_What this task involves_
Scan the entries below for the word "sekä" and copy every line where it turns up.

_Dataset extract_
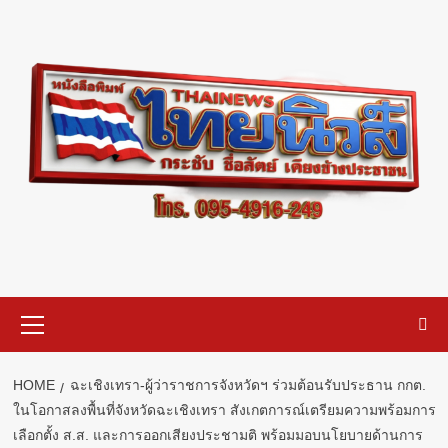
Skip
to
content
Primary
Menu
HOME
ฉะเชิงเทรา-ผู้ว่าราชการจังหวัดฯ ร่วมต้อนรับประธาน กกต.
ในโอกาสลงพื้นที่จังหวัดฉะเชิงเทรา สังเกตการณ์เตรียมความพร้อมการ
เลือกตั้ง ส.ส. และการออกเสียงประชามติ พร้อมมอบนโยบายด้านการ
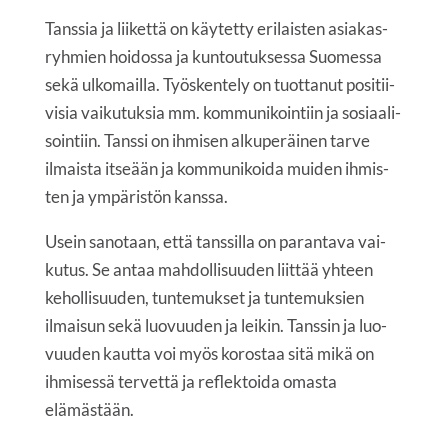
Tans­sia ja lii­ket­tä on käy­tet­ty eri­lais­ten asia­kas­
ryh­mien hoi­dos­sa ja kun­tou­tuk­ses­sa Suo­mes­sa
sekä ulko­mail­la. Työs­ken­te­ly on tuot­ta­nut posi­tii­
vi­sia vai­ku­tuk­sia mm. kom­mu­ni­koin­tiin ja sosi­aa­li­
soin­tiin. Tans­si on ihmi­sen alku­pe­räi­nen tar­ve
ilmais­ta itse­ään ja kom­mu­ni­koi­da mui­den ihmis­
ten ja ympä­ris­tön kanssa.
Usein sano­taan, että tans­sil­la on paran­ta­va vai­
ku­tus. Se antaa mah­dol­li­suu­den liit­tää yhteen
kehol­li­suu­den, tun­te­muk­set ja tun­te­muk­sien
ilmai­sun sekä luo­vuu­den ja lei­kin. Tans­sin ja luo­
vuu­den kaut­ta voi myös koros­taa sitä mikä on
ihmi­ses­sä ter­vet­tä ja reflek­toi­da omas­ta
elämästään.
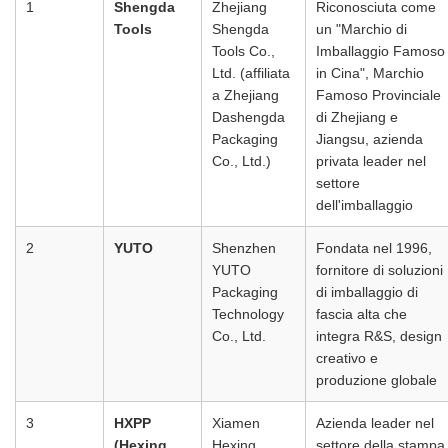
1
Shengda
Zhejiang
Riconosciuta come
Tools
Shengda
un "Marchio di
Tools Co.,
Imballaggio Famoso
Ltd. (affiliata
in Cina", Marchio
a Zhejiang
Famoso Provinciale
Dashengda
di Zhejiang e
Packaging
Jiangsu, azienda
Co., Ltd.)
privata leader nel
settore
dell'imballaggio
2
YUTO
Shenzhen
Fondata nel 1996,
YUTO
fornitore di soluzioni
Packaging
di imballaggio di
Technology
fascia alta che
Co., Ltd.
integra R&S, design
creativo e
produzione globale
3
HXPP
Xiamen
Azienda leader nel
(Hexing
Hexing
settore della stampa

...

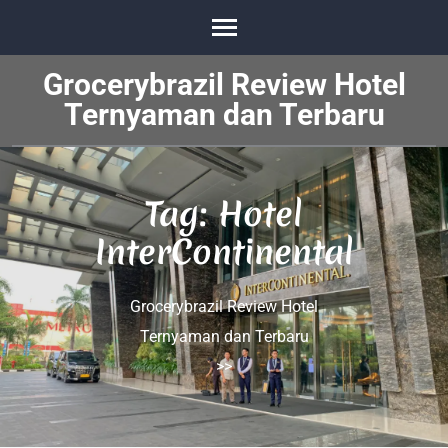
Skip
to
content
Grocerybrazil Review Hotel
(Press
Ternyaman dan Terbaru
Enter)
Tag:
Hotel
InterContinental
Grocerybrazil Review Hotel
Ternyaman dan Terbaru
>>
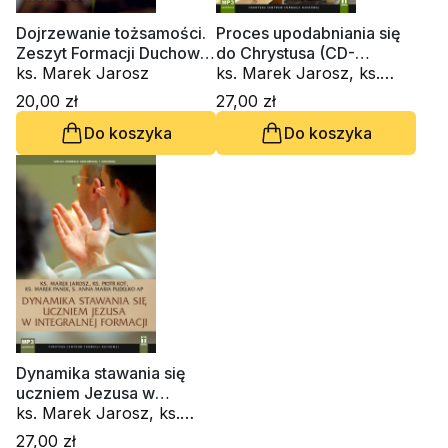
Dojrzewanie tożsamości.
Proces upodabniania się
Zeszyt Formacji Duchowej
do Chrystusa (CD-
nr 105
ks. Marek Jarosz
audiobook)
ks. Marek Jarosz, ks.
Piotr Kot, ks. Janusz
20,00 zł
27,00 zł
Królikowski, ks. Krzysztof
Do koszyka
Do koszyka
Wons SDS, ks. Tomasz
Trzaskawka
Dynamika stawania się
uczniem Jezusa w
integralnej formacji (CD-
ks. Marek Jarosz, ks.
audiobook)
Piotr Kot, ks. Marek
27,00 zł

...

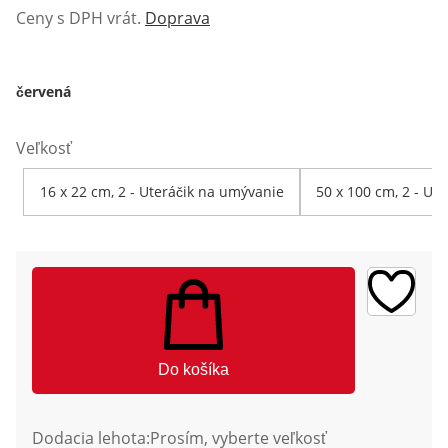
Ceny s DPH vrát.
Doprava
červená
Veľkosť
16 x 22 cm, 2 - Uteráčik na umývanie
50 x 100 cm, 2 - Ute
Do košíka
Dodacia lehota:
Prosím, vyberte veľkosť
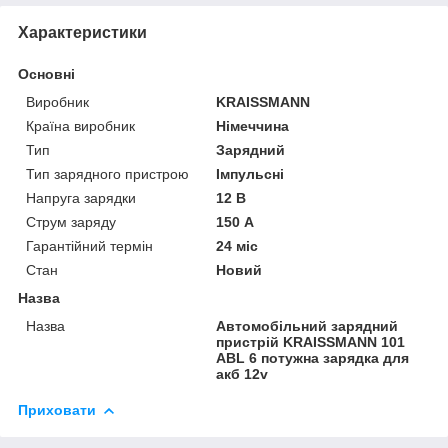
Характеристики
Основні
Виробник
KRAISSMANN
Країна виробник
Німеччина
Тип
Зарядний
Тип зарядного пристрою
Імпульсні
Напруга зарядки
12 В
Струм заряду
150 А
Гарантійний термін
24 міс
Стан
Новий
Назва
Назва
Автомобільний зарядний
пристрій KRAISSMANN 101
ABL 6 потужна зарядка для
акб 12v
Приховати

_Exercise response_
sekä ulko­mail­la. Työs­ken­te­ly on tuot­ta­nut posi­tii­
ilmai­sun sekä luo­vuu­den ja lei­kin. Tans­sin ja luo­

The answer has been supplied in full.